As Liang said in an interview with 36Kr in summer 2024, “We did not intend to become the catfish that caused the catfish effect in the first place; it happened by accident.”
That being said, two key points must be considered when assessing DeepSeek’s success. First, as noted above, its achievements are based on optimizing existing AI approaches rather than developing entirely new paradigms. Second, DeepSeek’s free-style, curiosity-driven innovation is somewhat unique in China. It stands out due to Liang’s passion and geek-like working style — with his day job of writing codes, reading papers and participating in group discussion — reminiscent of the early days of Bill Gates and Steve Jobs.
Liang’s goal of developing AGI, in line with global leaders such as OpenAI and Sam Altman, sets DeepSeek apart from other AI companies in China. He believes that the most important thing for Chinese companies is to participate in the global wave of innovation and technological progress rather than focusing solely on short-term financial gain. This belief reflects a hope for more genuine, original innovation in China.

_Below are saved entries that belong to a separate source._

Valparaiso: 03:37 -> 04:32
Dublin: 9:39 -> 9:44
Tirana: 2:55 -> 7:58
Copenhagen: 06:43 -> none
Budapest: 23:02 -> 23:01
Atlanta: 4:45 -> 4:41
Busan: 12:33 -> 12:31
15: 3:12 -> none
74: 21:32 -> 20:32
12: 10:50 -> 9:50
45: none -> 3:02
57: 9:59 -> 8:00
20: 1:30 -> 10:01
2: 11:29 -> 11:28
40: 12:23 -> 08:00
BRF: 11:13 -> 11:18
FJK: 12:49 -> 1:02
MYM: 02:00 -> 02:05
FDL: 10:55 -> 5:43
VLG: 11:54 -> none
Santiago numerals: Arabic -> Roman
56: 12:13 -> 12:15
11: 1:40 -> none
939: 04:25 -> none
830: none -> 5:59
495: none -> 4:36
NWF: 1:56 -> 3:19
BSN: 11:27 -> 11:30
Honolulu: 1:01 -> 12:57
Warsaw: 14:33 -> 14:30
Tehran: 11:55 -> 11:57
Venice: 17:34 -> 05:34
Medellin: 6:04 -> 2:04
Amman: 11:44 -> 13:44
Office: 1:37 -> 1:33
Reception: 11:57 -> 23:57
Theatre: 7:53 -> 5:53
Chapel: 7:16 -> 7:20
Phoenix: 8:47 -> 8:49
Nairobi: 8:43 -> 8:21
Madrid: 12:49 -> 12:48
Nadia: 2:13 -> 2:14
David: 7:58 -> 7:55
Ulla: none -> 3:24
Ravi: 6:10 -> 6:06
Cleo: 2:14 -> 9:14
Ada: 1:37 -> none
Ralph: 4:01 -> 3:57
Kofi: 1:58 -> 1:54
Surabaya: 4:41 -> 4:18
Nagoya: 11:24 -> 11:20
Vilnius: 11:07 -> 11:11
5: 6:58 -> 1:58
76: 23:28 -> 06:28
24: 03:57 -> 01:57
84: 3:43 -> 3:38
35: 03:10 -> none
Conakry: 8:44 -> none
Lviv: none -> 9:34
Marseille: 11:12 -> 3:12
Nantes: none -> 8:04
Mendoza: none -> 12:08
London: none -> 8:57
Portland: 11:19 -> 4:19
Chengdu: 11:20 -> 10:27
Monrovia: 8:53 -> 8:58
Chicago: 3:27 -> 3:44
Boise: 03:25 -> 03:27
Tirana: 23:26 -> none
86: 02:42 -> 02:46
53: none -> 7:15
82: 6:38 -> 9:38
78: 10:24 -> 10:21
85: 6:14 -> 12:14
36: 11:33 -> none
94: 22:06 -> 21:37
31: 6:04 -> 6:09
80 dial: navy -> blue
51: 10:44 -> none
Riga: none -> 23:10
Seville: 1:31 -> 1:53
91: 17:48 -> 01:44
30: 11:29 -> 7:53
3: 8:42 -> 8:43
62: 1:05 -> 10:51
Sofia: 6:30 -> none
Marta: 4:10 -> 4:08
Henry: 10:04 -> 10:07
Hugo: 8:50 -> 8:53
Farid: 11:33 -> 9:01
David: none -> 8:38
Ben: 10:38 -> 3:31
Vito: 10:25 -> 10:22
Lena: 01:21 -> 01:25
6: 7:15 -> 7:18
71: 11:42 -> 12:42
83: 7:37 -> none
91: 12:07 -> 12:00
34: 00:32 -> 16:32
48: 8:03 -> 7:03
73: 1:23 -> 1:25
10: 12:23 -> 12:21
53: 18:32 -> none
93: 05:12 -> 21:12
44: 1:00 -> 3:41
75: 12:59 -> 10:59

Liang’s comments about China as a follower in innovation echo the words of economist Zhang Weiying, who argued in 2017 that the country’s rapid economic growth in recent decades was built on technology and products made by advanced Western countries over the past 500 years, a period when China did not produce any real innovations. He argued that China’s future of innovation will depend on market-driven entrepreneurship. By contrast, another nationalist scholar, Zhang Weiwei, claims that China is leading the Fourth Industrial Revolution and setting a global benchmark in innovation in many sectors. He argues that China’s model of development can compete with Western models, and sometimes even surpasses them.
The future of China’s innovation will depend on which of these perspectives Chinese policy makers ultimately choose to embrace.